第三章 感知

3-1

 再び楠木から連絡が入ったのは、初夏の季節が終わりを告げ、本格的に日差しが強くなり始めた頃だった。

 夕方に時間を指定してきたのは初だったが、何か意図があるのだろう。相変わらず、日程の連絡だけで中身の話はしないスタイルだった。

 例によって弐姫は連れてこないように言及されていたので、今回もペット箒を調査という名目でふんだんに触りまくって消耗させた。いい加減、この手も使えないかと思っているのだが、毎回何の疑問も抱かずに快諾する弐姫もどうかと思いつつ、都合がいいので深くつっこまないでいる状態だった。

 とはいえ、たいして進展もないまま、ひと月は過ぎているこの状況に関して、弐姫がどう思っているのか確認する必要はあった。何にも言ってこないからと言って、何も思うところがないわけではないだろう。
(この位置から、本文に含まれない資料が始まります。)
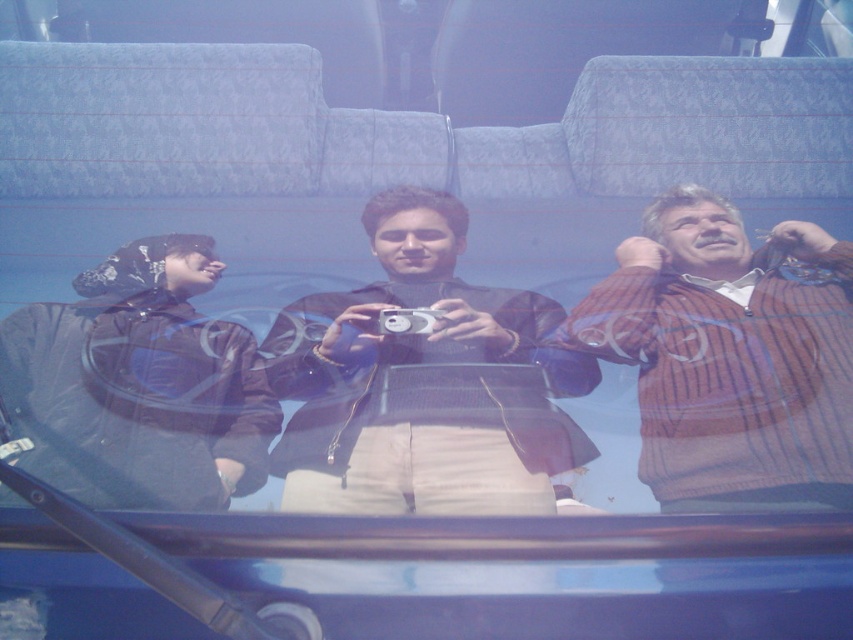 You are a photographer trying to capture a candid shot of the striped sweater at right and the silver metallic camera at center from your position inside the bus. Which object should you focus on first to ensure it appears sharp in your photo?

The striped sweater at right is closer to the viewer than the silver metallic camera at center, so you should focus on the striped sweater at right first to ensure it appears sharp.

Looking at this image, you are a photographer trying to capture a clear photo of the silver metallic camera at center. However, the black matte jacket at left is blocking your view. Can you determine if the jacket is large enough to completely obscure the camera from your current viewpoint?

The black matte jacket at left is larger in size than silver metallic camera at center, so it is possible that the jacket could completely obscure the camera depending on their positions.

You are a passenger on a bus and you want to know which of the two items, the striped sweater at right or the black matte jacket at left, takes up more space in the image. Which one is bigger?

The striped sweater at right is larger in size than the black matte jacket at left, so it takes up more space in the image. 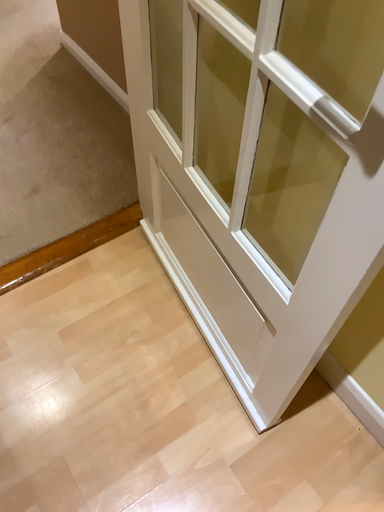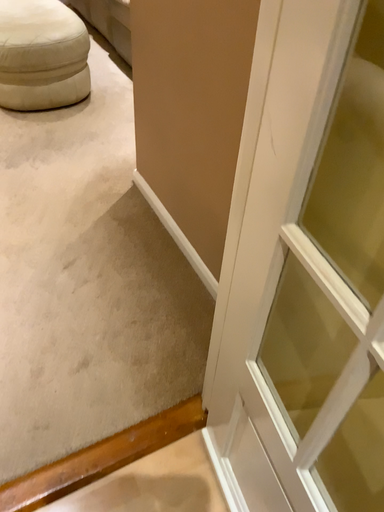 Question: Which way did the camera rotate in the video?

Choices:
 (A) rotated downward
 (B) rotated upward

Answer: (B) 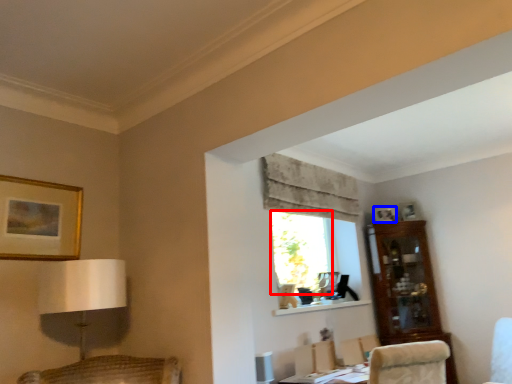 Question: Which point is closer to the camera, window (highlighted by a red box) or picture frame (highlighted by a blue box)?

Choices:
 (A) window
 (B) picture frame

Answer: (A) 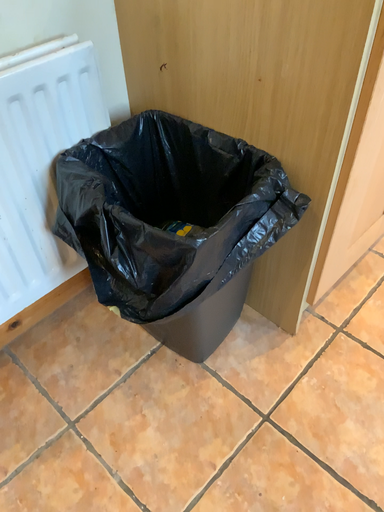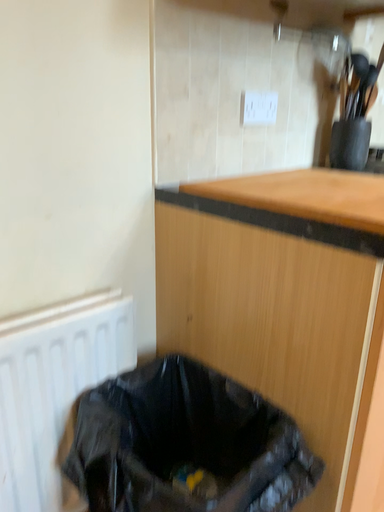 Question: Which way did the camera rotate in the video?

Choices:
 (A) rotated upward
 (B) rotated downward

Answer: (A) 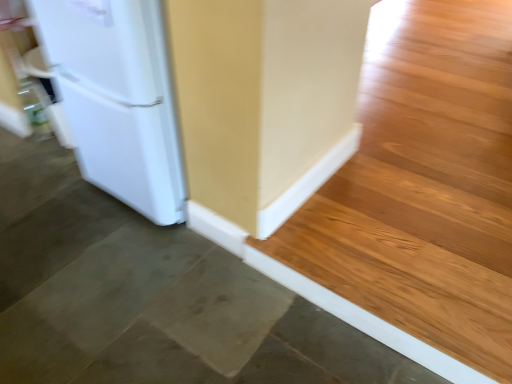 In order to face white matte refrigerator at left, should I rotate leftwards or rightwards?

You should rotate left by 12.900 degrees.

Identify the location of white matte refrigerator at left. (117, 98).

What do you see at coordinates (117, 98) in the screenshot?
I see `white matte refrigerator at left` at bounding box center [117, 98].

Locate an element on the screen. white matte refrigerator at left is located at coordinates (117, 98). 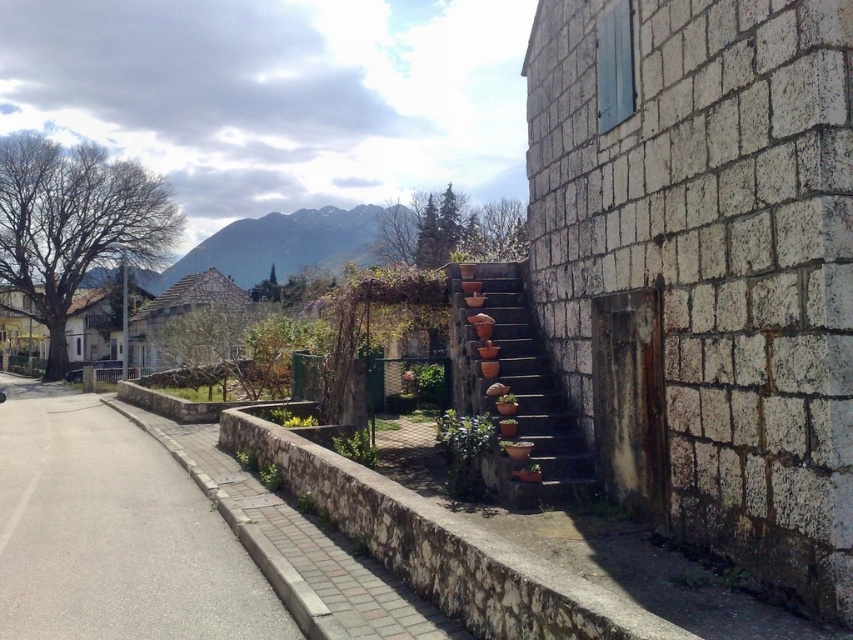 Who is more distant from viewer, (735, 184) or (454, 332)?

The point (454, 332) is more distant.

Describe the element at coordinates (704, 266) in the screenshot. Image resolution: width=853 pixels, height=640 pixels. I see `white stone wall at right` at that location.

At what (x,y) coordinates should I click in order to perform the action: click on white stone wall at right. Please return your answer as a coordinate pair (x, y). This screenshot has width=853, height=640. Looking at the image, I should click on (704, 266).

What do you see at coordinates (113, 532) in the screenshot? I see `gray asphalt pavement at lower left` at bounding box center [113, 532].

Looking at this image, does gray asphalt pavement at lower left have a larger size compared to terracotta clay pots at center?

Indeed, gray asphalt pavement at lower left has a larger size compared to terracotta clay pots at center.

Where is `gray asphalt pavement at lower left`? The image size is (853, 640). gray asphalt pavement at lower left is located at coordinates (113, 532).

Which is above, white stone wall at right or gray asphalt pavement at lower left?

Positioned higher is white stone wall at right.

The height and width of the screenshot is (640, 853). Describe the element at coordinates (704, 266) in the screenshot. I see `white stone wall at right` at that location.

At what (x,y) coordinates should I click in order to perform the action: click on white stone wall at right. Please return your answer as a coordinate pair (x, y). The width and height of the screenshot is (853, 640). Looking at the image, I should click on (704, 266).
 あまり芳しくない結果しか出せていないので聞きにくい内容ではあるのだが、いつまでも避けては通れない道だ。

 「なぁ、弐姫。そろそろ期限の1/3ぐらい過ぎちまったが、お前自身は、その……焦ったりはしないのか?ここまで調べてきて、まだたいしたことが判明してないわけで……」

 「うん?焦る?ああ、気遣ってくれてるのかな?にっししし、大丈夫だよ、あきるくん。みんな頑張ってくれてること分かってるもん。わたし一人だったら、もっともっとダメダメだったんだよ?まだまだ日はあるし、おけまるおけまるぅ!」

 朗らかにそう言われてしまうと、これ以上こっちからつつくのも野暮だ。語尾の方で、どうも花巻の影響が見られたが気にしないことにしておこう。
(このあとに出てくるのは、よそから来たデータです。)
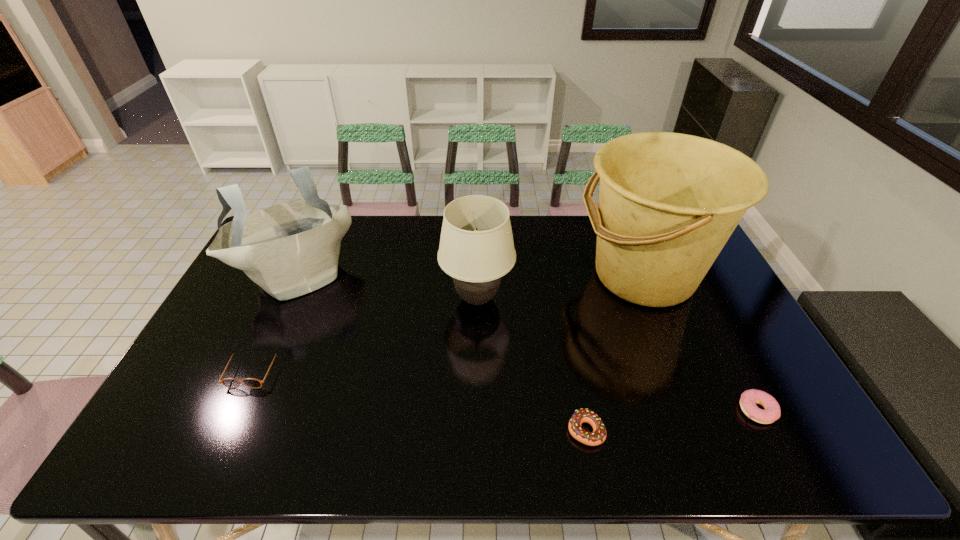 Locate an element on the screen. The image size is (960, 540). free point located 0.140m on the left of the third object from left to right is located at coordinates (396, 299).

Locate an element on the screen. vacant point located on the front-facing side of the sunglasses is located at coordinates (230, 420).

Locate an element on the screen. This screenshot has height=540, width=960. vacant space located 0.340m on the right of the third object from right to left is located at coordinates (746, 430).

The image size is (960, 540). I want to click on vacant area situated on the back of the right doughnut, so click(x=731, y=360).

Locate an element on the screen. The width and height of the screenshot is (960, 540). bucket present at the far edge is located at coordinates (668, 202).

Image resolution: width=960 pixels, height=540 pixels. I want to click on shopping bag that is at the far edge, so click(290, 249).

You are a GUI agent. You are given a task and a screenshot of the screen. Output one action in this format:
    pyautogui.click(x=<x>, y=<y>)
    Task: Click on the object located at the near edge
    This screenshot has width=960, height=540.
    Given the screenshot: What is the action you would take?
    point(598,436)

This screenshot has width=960, height=540. What are the coordinates of `shopping bag positioned at the left edge` in the screenshot? It's located at (290, 249).

You are a GUI agent. You are given a task and a screenshot of the screen. Output one action in this format:
    pyautogui.click(x=<x>, y=<y>)
    Task: Click on the sunglasses that is at the left edge
    This screenshot has height=540, width=960.
    Given the screenshot: What is the action you would take?
    pyautogui.click(x=232, y=383)

I want to click on bucket located in the right edge section of the desktop, so click(x=668, y=202). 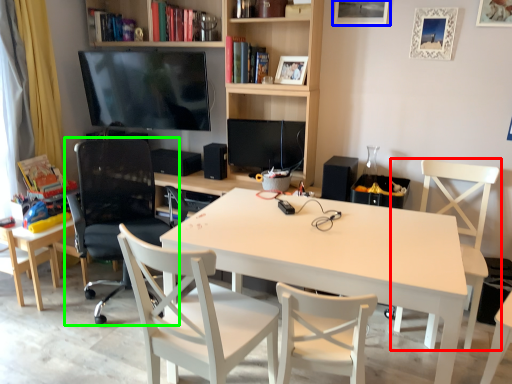 Question: Which object is the closest to the chair (highlighted by a red box)? Choose among these: picture frame (highlighted by a blue box) or chair (highlighted by a green box).

Choices:
 (A) picture frame
 (B) chair

Answer: (A) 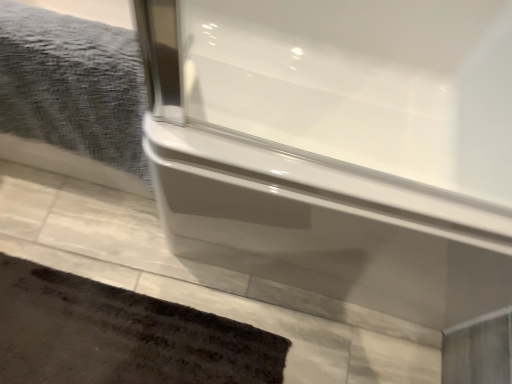 The image size is (512, 384). Find the location of `free space to the back side of dark brown textured bath mat at lower left`. free space to the back side of dark brown textured bath mat at lower left is located at coordinates (135, 247). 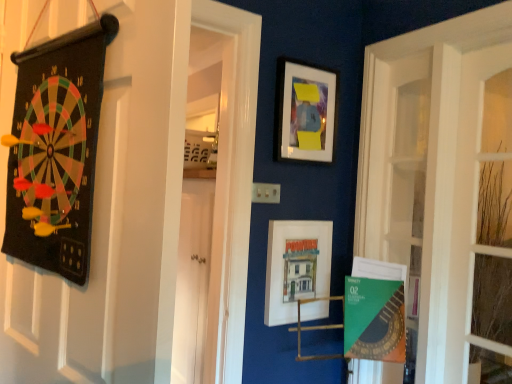 Question: Considering the relative sizes of green paper at lower right and black felt dartboard at left in the image provided, is green paper at lower right bigger than black felt dartboard at left?

Choices:
 (A) yes
 (B) no

Answer: (B)

Question: Is green paper at lower right positioned beyond the bounds of black felt dartboard at left?

Choices:
 (A) yes
 (B) no

Answer: (A)

Question: From the image's perspective, is green paper at lower right located beneath black felt dartboard at left?

Choices:
 (A) no
 (B) yes

Answer: (B)

Question: Is green paper at lower right shorter than black felt dartboard at left?

Choices:
 (A) yes
 (B) no

Answer: (A)

Question: Is green paper at lower right beside black felt dartboard at left?

Choices:
 (A) no
 (B) yes

Answer: (A)

Question: Based on their positions, is matte white picture frame at upper center, the 1th picture frame positioned from the top, located to the left or right of matte white picture frame at center, arranged as the 2th picture frame when viewed from the top?

Choices:
 (A) left
 (B) right

Answer: (B)

Question: Considering their positions, is matte white picture frame at upper center, the 1th picture frame positioned from the top, located in front of or behind matte white picture frame at center, arranged as the 2th picture frame when viewed from the top?

Choices:
 (A) front
 (B) behind

Answer: (B)

Question: Does point (321, 84) appear closer or farther from the camera than point (323, 309)?

Choices:
 (A) farther
 (B) closer

Answer: (B)

Question: From the image's perspective, is matte white picture frame at upper center, marked as the second picture frame in a bottom-to-top arrangement, located above or below matte white picture frame at center, arranged as the first picture frame when ordered from the bottom?

Choices:
 (A) below
 (B) above

Answer: (B)

Question: Is point (288, 109) positioned closer to the camera than point (249, 152)?

Choices:
 (A) closer
 (B) farther

Answer: (B)

Question: Considering the positions of matte white picture frame at upper center, marked as the second picture frame in a bottom-to-top arrangement, and black felt dartboard at left in the image, is matte white picture frame at upper center, marked as the second picture frame in a bottom-to-top arrangement, bigger or smaller than black felt dartboard at left?

Choices:
 (A) small
 (B) big

Answer: (A)

Question: Relative to black felt dartboard at left, is matte white picture frame at upper center, the 1th picture frame positioned from the top, in front or behind?

Choices:
 (A) front
 (B) behind

Answer: (B)

Question: From a real-world perspective, relative to black felt dartboard at left, is matte white picture frame at upper center, marked as the second picture frame in a bottom-to-top arrangement, vertically above or below?

Choices:
 (A) above
 (B) below

Answer: (A)

Question: In the image, is green paper at lower right positioned in front of or behind matte white picture frame at upper center, the 1th picture frame positioned from the top?

Choices:
 (A) front
 (B) behind

Answer: (A)

Question: Do you think green paper at lower right is within matte white picture frame at upper center, marked as the second picture frame in a bottom-to-top arrangement, or outside of it?

Choices:
 (A) outside
 (B) inside

Answer: (A) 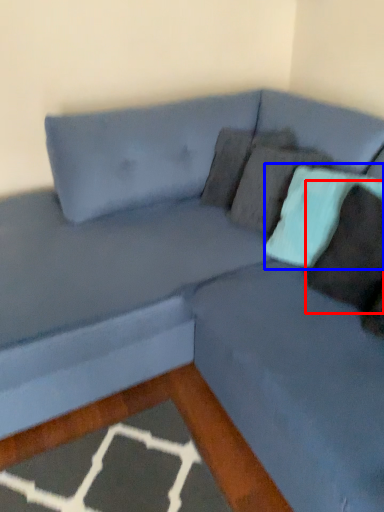 Question: Among these objects, which one is nearest to the camera, pillow (highlighted by a red box) or pillow (highlighted by a blue box)?

Choices:
 (A) pillow
 (B) pillow

Answer: (A)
 「そうか。まぁ、頑張ってるのは主に眼鏡探偵君なんだけどな……」

 「なんのなんの、あきるくんだって色々歩き回ってじみ~に何かつかみかけてるじゃん?えらいえらい」

 精一杯の慰めが逆にピンポイントで心を抉っていることに気づいてほしい。しかもどこか上から目線だな?お前ももっとがんばれよ、と思わなくもないが、不便な身の上を知っているだけに強くは出れない。

 地味につかみかけているというのは、単に弐姫が気になった場所を列挙したところ、正確に言えばその方角を伸ばして焦点を探ったら、ある周辺が浮かび上がってきたことだ。
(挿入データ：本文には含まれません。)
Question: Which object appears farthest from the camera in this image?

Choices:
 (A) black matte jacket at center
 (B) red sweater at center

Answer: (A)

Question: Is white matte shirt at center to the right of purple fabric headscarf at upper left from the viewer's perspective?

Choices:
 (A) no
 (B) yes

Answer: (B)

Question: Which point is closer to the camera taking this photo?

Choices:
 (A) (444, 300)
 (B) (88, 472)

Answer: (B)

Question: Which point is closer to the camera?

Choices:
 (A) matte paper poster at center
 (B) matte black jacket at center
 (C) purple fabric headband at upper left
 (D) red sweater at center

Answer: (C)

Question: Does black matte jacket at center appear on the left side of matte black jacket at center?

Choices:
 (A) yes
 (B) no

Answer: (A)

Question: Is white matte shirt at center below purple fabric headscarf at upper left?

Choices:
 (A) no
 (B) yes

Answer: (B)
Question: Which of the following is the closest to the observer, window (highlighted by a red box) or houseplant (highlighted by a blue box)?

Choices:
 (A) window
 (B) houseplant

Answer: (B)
 まだ範囲が広すぎて、そのどこに反応したのか分からないが、最近は専らその辺りの絞り込みの調査を続けていた。おそらく、この箒はその場所に関係しているのではないかと睨んでいた。

 というか、この箒に関して未だに楠木に報告できていない。それ以上の衝撃の推理を聞いてしまって、すっかり忘れたまま今日に至っている。だが、あの推理に準じるのなら、この箒もどうやら補足するアイテム要因として成り立つので、後回しでも問題なさそうではあった。

 弐姫が壱姫であるなら、その母親の出身地が神社だったということでつながる。神社と言えば巫女、巫女と言えば神社周辺の掃除、その際に持っているのは竹箒が定番、というような連想だ。

 まぁ、本人に巫女についての記憶を尋ねたが、真っ先に出てきたのがメイド巫女喫茶という明後日の返事だったことを考えると、その連想も甚だ心許ないのだが。というか、メイド巫女喫茶とは何だろうか。メイド喫茶なら分かるが、更に属性を重ねてマニアックにしている辺り、普通の知識ではカバーしきれないように思う。

 俄然、弐姫オタク説が前線に躍り出てきたのだが、よくよく聞くとテレビのニュースでやっていたのを見たというつまらないオチだった。危うく秋葉原辺りに繰り出して探し出さねばと、無駄な恥をかくところだった。いらん知識を披露しないで欲しい。

 「この箒、お前にとって何だったんだろうな……」

 まったく記憶がない状態から、潜在意識のみで具現化してきたものだと考えると、相当強い結びつきがあると思われるが、他の何よりも先に箒が出てくるというのはどうにも解せない。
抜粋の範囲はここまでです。